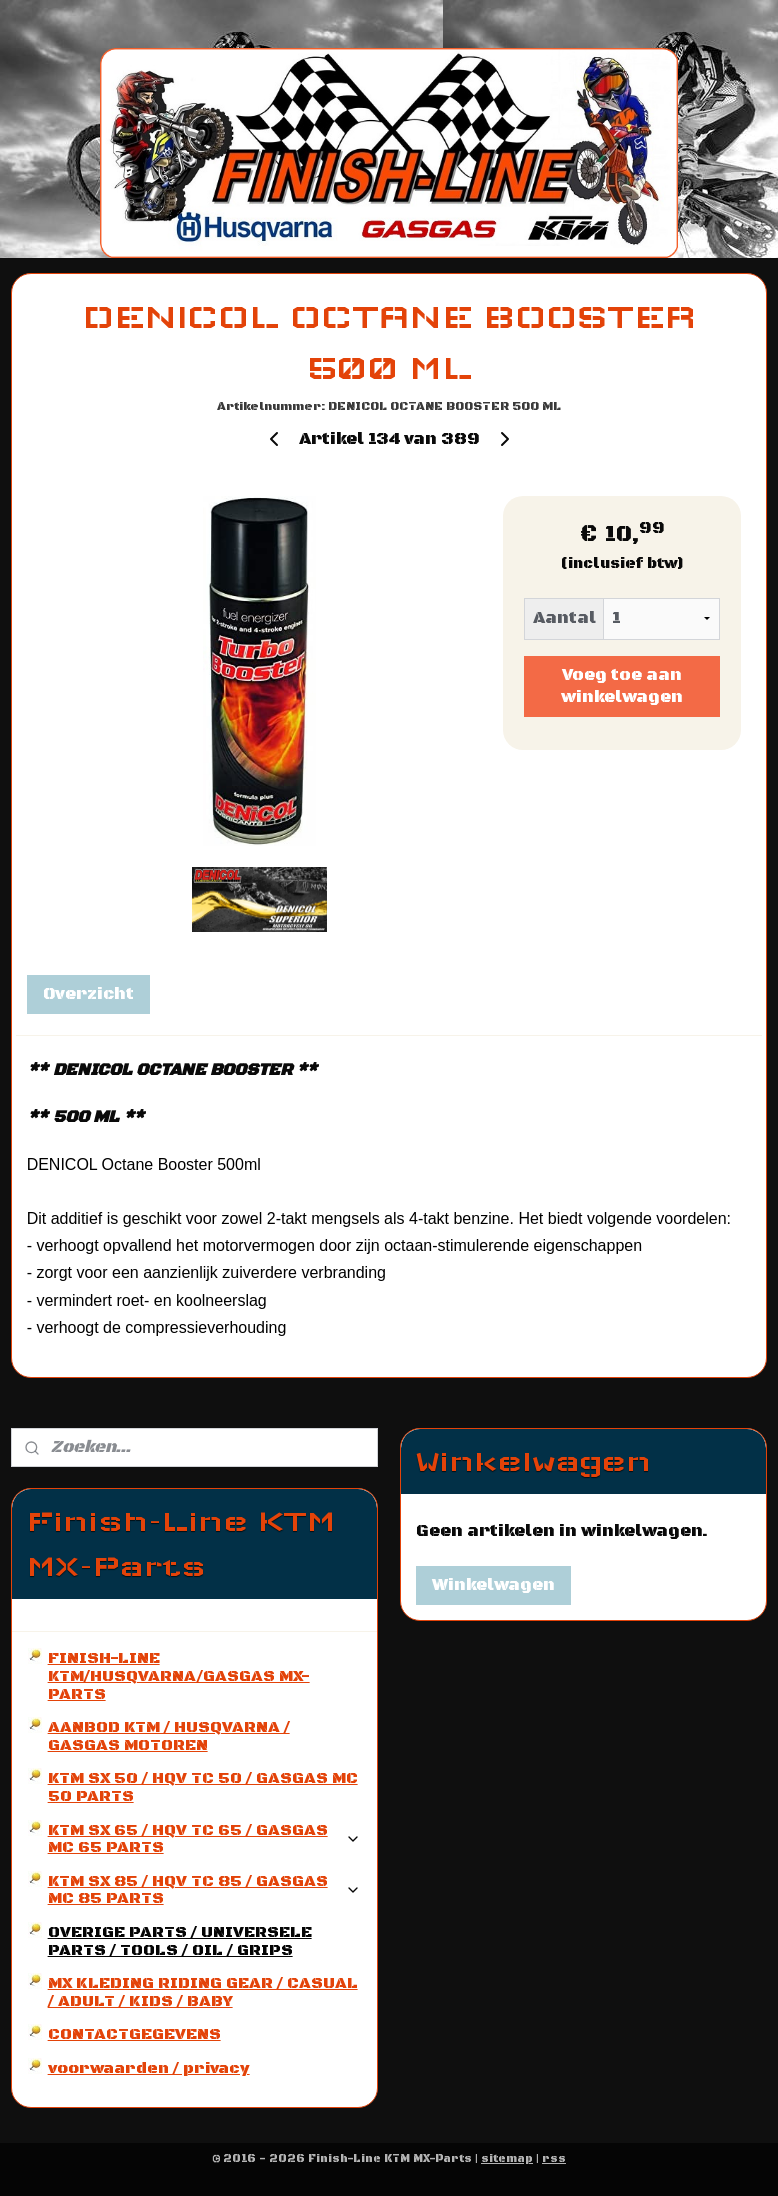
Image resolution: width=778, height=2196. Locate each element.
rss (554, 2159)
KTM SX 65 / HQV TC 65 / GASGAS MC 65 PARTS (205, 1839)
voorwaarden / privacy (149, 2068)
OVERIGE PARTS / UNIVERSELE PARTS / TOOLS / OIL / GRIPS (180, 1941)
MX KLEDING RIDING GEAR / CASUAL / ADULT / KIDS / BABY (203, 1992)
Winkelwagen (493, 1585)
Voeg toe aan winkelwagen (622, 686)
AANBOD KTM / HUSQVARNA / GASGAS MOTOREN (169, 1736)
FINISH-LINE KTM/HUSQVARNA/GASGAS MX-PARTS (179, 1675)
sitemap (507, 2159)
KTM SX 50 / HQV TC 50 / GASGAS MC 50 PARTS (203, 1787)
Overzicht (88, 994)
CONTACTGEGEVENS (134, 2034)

...

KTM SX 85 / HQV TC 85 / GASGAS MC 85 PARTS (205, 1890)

--

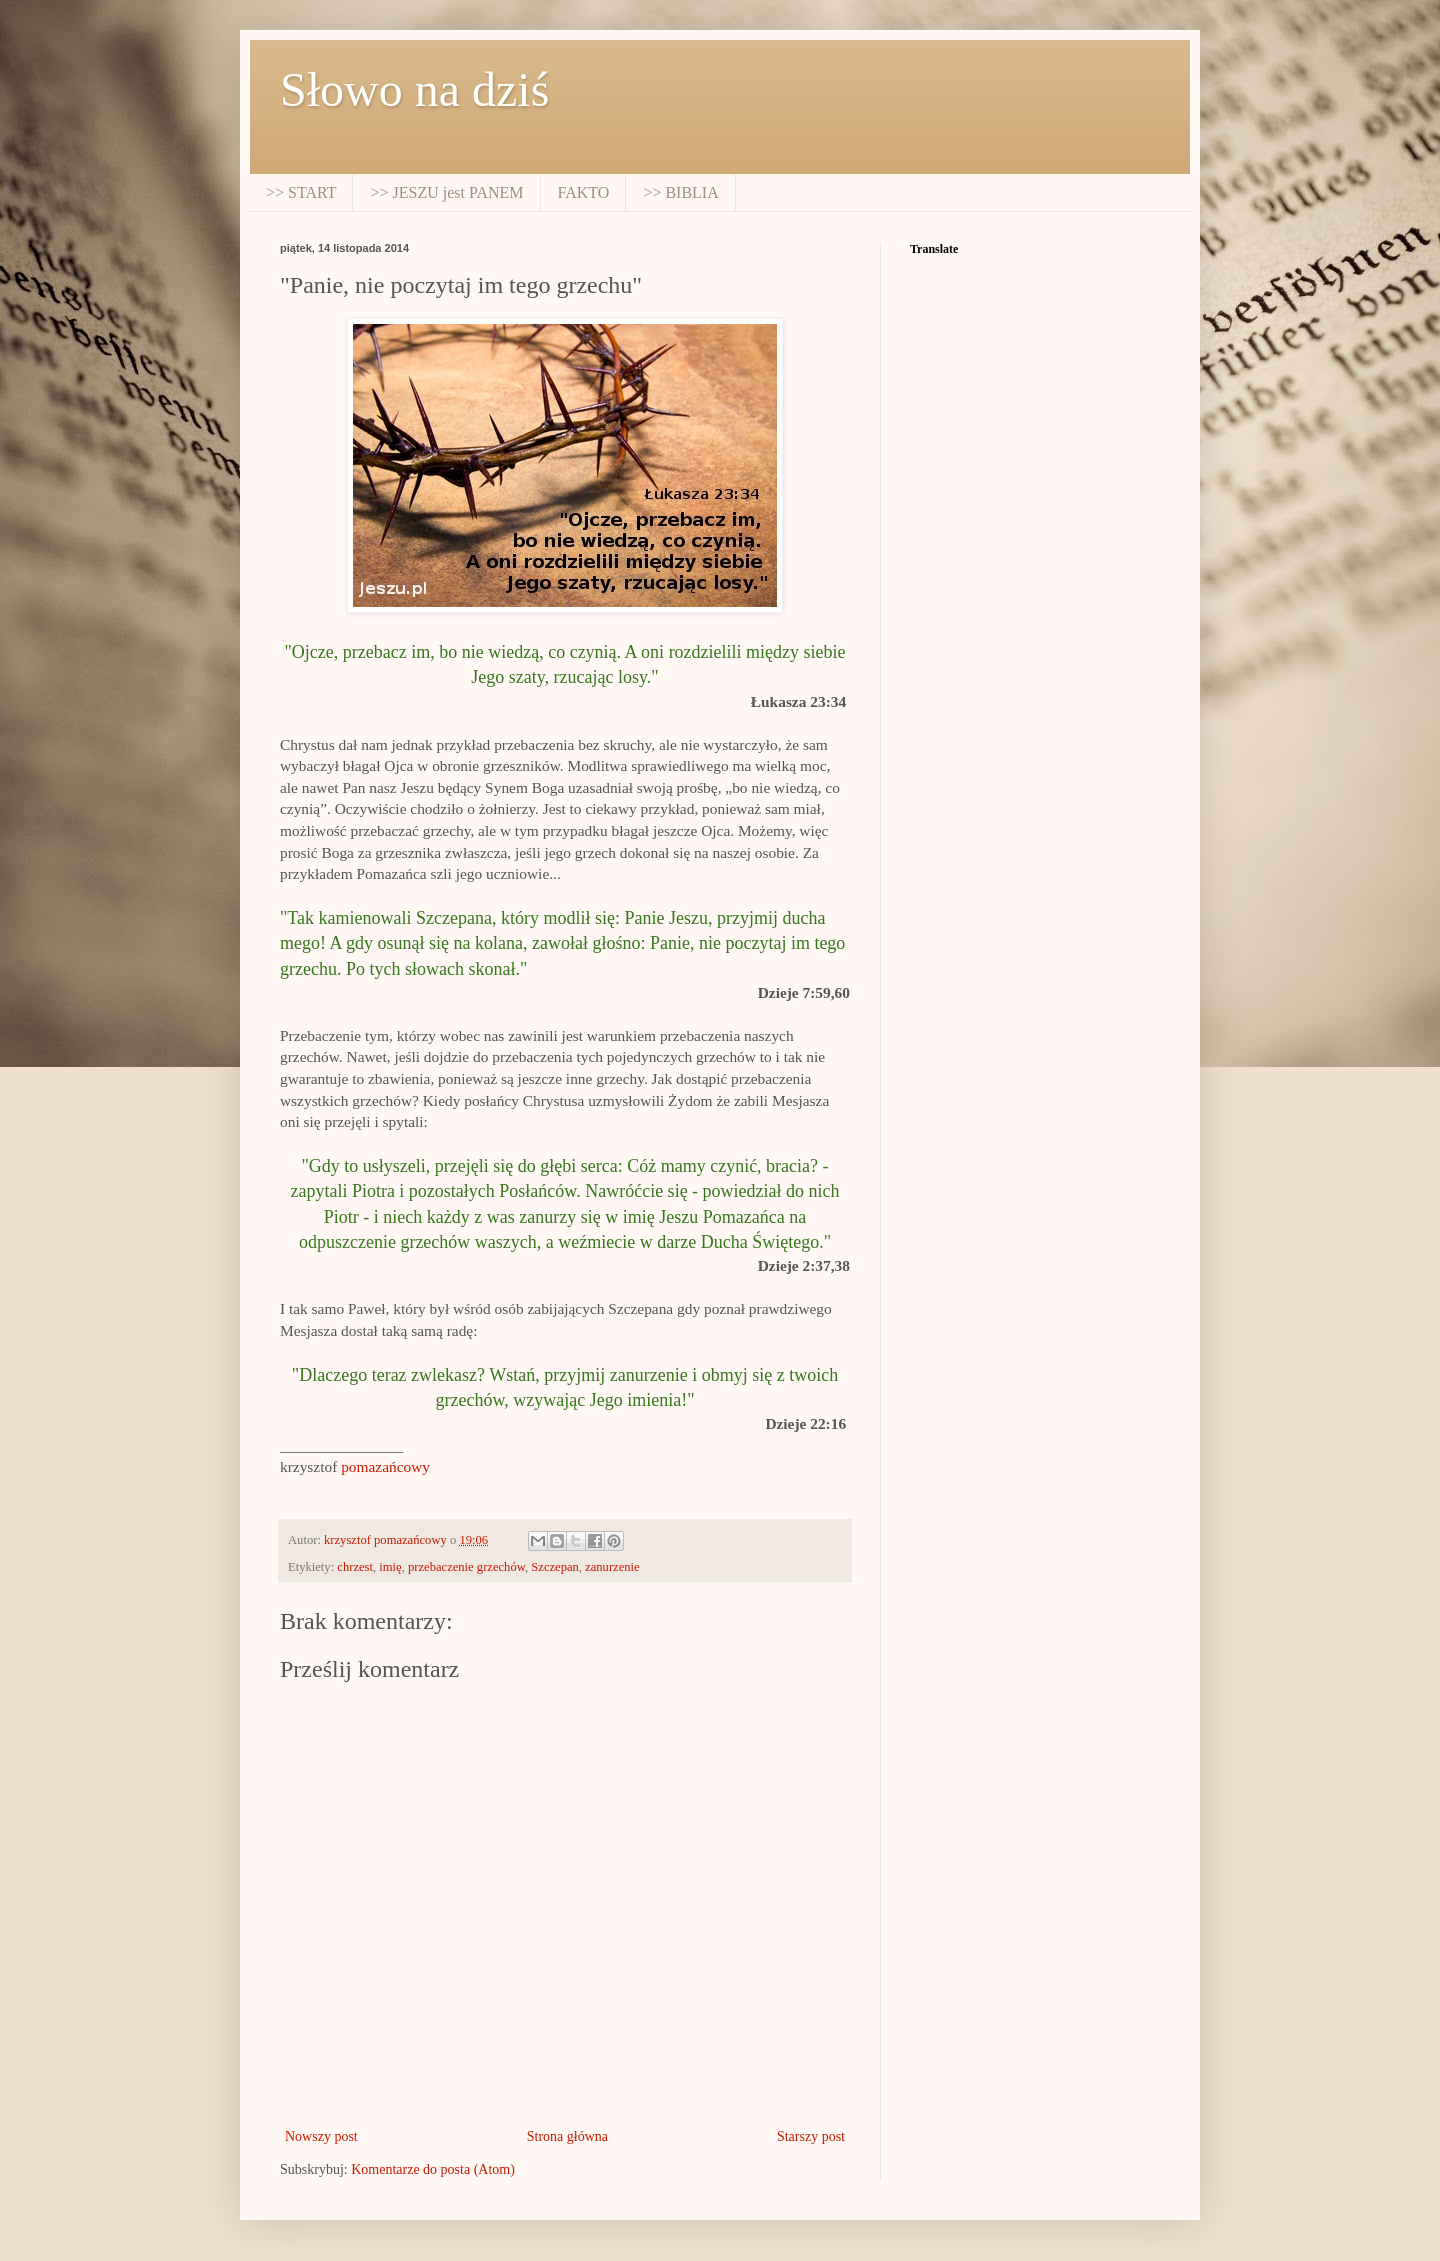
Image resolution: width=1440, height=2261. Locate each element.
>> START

■ Work required: Look above for the line holding "Image resolution: width=778, height=2196.", then set down exactly that line and every line after it up to and including the line holding "Overzicht (88, 994)", with nothing else.

■ Written response:
Image resolution: width=778, height=2196. Locate each element.
rss (554, 2159)
KTM SX 65 / HQV TC 65 / GASGAS MC 65 PARTS (205, 1839)
voorwaarden / privacy (149, 2068)
OVERIGE PARTS / UNIVERSELE PARTS / TOOLS / OIL / GRIPS (180, 1941)
MX KLEDING RIDING GEAR / CASUAL / ADULT / KIDS / BABY (203, 1992)
Winkelwagen (493, 1585)
Voeg toe aan winkelwagen (622, 686)
AANBOD KTM / HUSQVARNA / GASGAS MOTOREN (169, 1736)
FINISH-LINE KTM/HUSQVARNA/GASGAS MX-PARTS (179, 1675)
sitemap (507, 2159)
KTM SX 50 / HQV TC 50 / GASGAS MC 50 PARTS (203, 1787)
Overzicht (88, 994)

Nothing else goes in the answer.